## REQUIREMENT
Using the data that follows, give again word for word the lines between the one holding "frustrating that…" and the one holding "Jewelry Cleaners, Ring", inclusive. Omit the pictures.

Saved entries

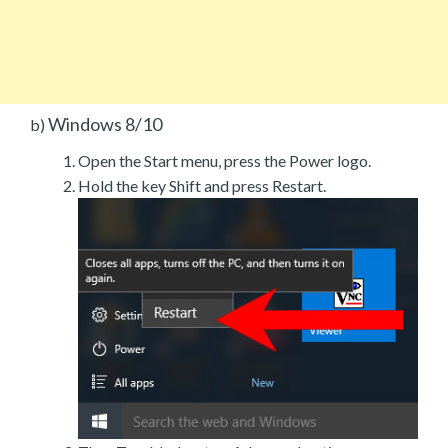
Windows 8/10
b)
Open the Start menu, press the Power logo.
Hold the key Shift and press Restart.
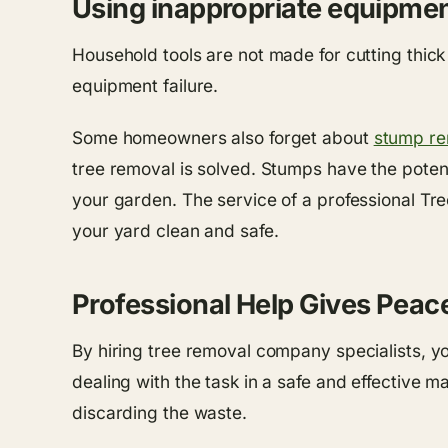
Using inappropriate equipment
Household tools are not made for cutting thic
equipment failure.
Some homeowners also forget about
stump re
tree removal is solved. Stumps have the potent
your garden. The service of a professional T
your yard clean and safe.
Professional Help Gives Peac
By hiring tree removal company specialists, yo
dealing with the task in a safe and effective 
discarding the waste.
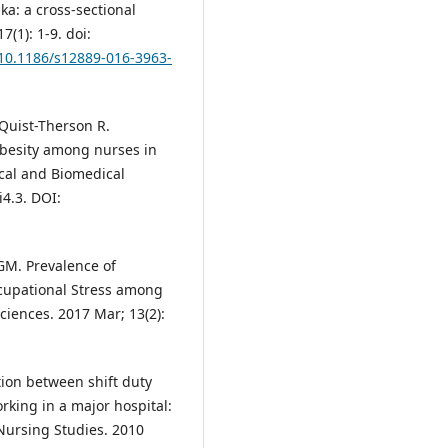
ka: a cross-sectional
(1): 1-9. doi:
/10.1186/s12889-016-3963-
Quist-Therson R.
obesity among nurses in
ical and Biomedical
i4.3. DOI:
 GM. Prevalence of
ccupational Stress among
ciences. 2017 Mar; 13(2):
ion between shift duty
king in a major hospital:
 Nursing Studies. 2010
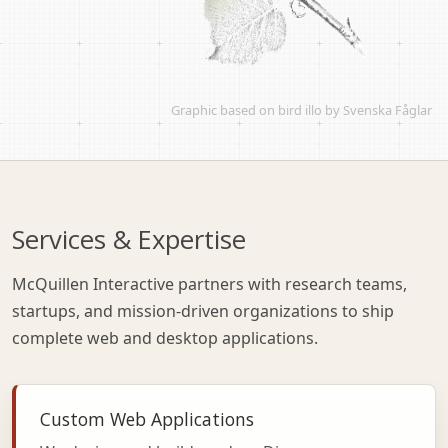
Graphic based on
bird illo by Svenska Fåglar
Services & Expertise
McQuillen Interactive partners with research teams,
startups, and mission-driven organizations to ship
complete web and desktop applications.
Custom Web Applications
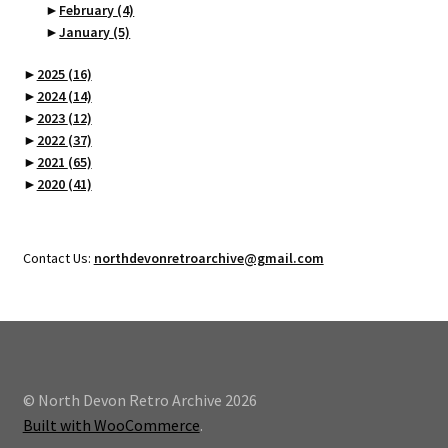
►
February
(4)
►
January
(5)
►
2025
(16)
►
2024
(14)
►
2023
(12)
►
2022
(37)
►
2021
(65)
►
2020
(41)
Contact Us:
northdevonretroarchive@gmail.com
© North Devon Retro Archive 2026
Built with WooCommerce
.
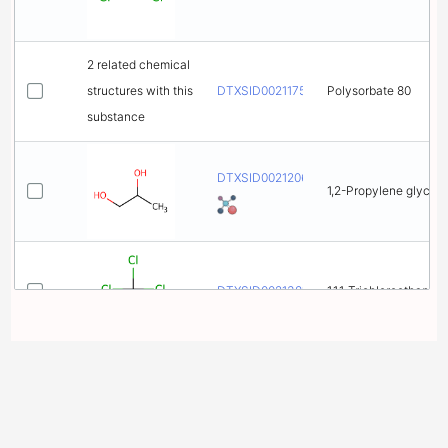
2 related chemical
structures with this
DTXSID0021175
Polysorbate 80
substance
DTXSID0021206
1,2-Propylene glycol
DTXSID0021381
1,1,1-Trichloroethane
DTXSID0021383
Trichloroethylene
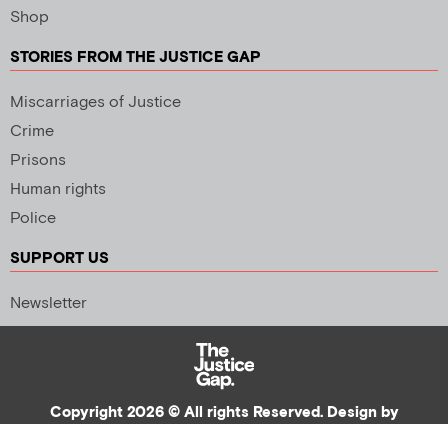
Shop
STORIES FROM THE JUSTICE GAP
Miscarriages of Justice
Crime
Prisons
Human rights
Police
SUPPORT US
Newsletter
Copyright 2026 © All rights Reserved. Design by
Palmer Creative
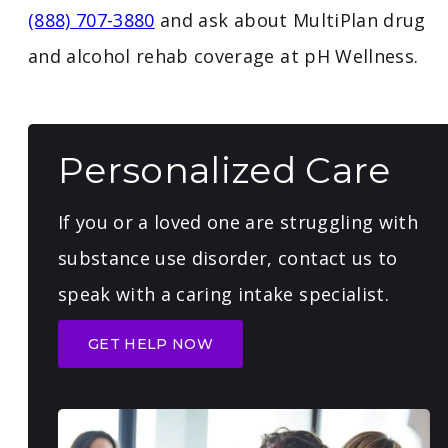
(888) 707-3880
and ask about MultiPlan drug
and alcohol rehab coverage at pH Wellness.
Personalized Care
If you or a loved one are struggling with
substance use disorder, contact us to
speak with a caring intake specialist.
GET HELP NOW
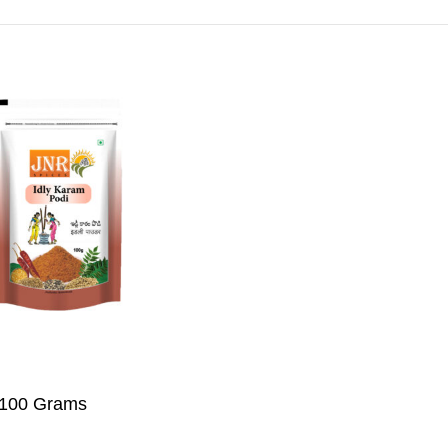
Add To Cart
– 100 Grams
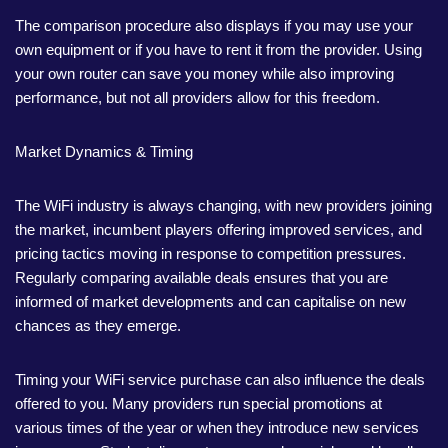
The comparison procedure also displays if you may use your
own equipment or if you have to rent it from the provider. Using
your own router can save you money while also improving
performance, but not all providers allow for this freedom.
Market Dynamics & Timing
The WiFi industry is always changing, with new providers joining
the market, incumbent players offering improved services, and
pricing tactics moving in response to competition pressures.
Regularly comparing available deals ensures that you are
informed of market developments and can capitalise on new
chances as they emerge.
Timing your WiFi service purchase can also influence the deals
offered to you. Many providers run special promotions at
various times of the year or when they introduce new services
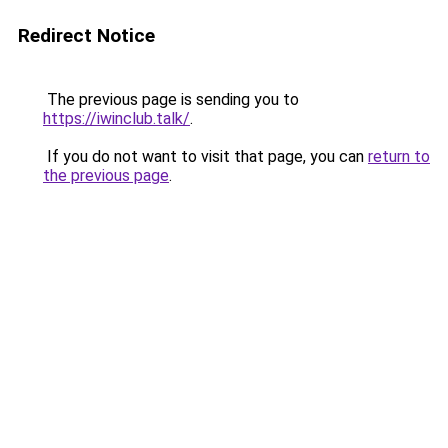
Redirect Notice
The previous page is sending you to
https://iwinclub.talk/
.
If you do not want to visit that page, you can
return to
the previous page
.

--

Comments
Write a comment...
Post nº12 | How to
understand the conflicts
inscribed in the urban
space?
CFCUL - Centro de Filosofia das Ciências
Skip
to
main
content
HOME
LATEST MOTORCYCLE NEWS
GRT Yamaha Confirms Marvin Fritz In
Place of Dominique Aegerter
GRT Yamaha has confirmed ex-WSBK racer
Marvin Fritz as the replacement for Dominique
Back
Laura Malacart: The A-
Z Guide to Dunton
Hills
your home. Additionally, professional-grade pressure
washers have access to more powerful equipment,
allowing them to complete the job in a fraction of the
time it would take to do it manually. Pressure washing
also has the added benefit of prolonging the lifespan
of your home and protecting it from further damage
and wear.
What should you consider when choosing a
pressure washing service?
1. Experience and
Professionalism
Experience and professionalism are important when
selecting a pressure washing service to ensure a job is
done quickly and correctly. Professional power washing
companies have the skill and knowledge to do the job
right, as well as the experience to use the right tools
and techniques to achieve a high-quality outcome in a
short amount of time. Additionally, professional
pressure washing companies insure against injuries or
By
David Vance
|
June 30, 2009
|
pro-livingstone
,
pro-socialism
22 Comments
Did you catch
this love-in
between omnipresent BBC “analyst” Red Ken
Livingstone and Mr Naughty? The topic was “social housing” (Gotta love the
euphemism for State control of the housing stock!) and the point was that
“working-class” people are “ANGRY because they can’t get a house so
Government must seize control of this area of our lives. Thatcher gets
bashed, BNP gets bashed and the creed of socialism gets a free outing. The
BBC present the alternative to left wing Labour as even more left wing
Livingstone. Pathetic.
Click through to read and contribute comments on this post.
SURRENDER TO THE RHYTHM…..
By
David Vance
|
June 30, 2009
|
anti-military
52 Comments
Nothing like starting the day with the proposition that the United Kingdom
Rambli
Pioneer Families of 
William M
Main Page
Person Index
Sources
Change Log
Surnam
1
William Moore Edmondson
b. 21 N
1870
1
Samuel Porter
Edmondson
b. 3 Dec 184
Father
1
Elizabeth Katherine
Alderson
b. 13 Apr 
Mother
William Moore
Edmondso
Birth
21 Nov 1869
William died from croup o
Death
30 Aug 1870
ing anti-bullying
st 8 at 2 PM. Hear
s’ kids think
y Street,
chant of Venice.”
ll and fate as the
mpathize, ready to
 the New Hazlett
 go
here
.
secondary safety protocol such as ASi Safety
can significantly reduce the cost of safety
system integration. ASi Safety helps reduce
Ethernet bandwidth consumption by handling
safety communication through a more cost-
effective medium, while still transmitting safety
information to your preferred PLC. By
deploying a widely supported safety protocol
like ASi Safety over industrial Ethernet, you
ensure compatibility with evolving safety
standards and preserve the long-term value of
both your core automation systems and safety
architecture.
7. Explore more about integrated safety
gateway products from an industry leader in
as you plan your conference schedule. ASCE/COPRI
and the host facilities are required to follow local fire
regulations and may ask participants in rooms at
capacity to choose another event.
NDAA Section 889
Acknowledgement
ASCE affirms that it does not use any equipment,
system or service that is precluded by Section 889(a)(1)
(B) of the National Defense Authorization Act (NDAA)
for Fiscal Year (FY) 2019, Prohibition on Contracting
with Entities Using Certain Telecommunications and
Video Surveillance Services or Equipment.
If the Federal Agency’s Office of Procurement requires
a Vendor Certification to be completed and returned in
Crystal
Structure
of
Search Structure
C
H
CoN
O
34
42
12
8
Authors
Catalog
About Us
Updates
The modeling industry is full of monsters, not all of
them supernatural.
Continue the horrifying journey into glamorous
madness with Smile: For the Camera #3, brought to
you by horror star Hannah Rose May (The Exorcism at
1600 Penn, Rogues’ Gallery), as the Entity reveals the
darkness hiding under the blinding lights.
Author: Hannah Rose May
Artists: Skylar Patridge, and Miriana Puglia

* * *

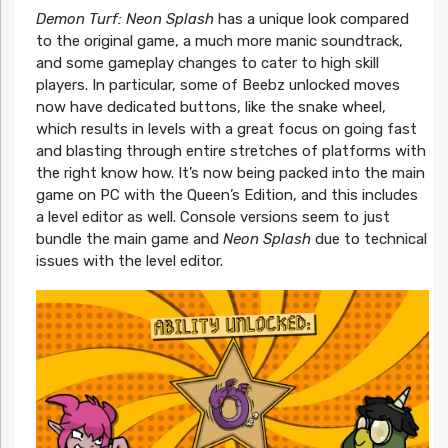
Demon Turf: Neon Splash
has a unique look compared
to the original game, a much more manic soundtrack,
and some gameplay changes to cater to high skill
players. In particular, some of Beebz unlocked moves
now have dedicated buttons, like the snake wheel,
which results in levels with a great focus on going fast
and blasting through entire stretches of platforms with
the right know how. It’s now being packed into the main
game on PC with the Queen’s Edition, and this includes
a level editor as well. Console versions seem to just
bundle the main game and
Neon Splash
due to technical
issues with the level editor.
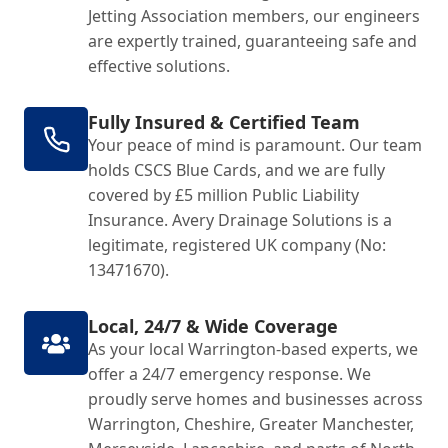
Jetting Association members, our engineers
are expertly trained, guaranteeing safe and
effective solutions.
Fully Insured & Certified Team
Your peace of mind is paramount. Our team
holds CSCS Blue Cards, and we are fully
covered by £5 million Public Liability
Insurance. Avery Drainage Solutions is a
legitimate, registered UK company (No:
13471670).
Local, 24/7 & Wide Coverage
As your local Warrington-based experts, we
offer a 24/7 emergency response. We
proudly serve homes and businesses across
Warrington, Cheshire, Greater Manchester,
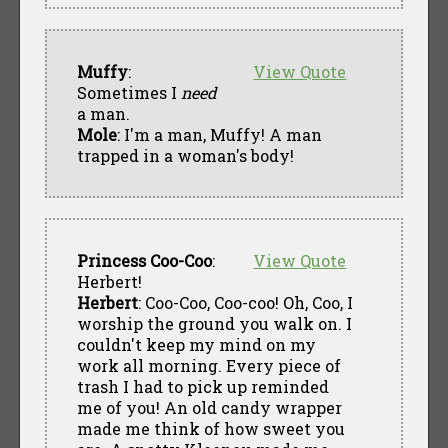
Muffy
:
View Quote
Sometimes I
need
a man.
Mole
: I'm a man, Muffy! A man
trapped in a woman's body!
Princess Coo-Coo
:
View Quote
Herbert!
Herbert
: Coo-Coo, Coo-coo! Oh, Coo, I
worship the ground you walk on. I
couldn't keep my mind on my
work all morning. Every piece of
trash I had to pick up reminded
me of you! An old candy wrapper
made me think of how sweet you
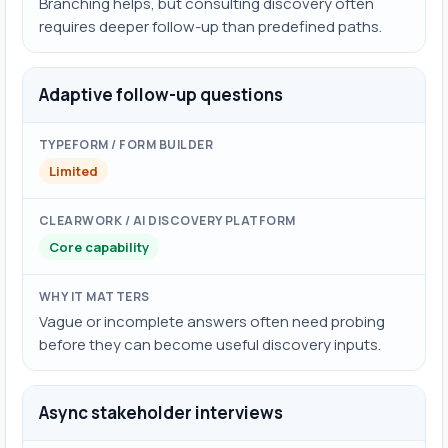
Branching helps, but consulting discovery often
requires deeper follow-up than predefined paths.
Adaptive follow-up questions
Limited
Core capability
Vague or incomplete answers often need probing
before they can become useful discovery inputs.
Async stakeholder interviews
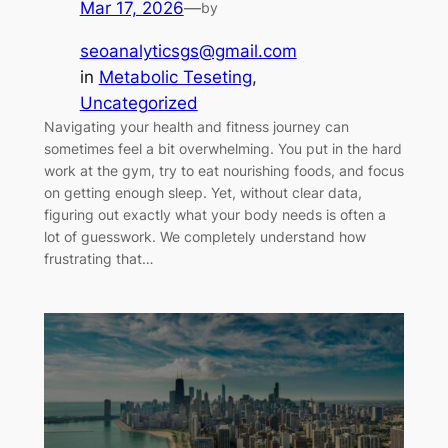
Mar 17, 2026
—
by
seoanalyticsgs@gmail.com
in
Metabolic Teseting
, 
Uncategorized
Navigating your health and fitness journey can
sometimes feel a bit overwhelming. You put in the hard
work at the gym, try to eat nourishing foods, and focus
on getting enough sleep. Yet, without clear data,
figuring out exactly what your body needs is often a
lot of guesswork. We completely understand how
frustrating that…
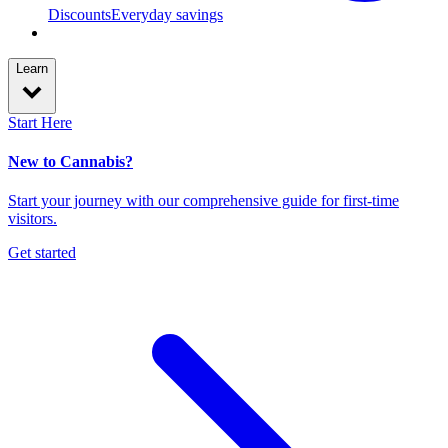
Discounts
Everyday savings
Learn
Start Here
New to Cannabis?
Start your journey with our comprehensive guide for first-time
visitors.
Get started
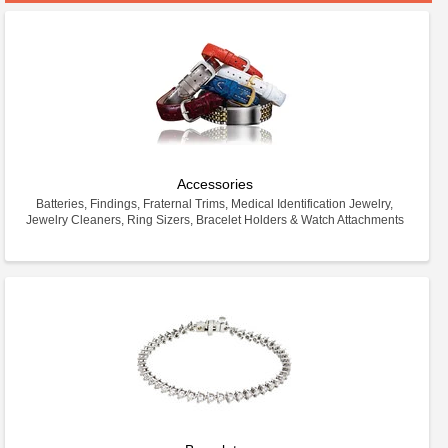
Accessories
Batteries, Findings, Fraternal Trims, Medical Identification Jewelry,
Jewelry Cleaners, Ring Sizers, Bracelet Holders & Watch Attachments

## SOLUTION TO THE PROBLEM
frustrating that…
Discounts
Everyday savings
Learn
Start Here
New to Cannabis?
Start your journey with our comprehensive guide for first-time
visitors.
Get started
Accessories
Batteries, Findings, Fraternal Trims, Medical Identification Jewelry,
Jewelry Cleaners, Ring Sizers, Bracelet Holders & Watch Attachments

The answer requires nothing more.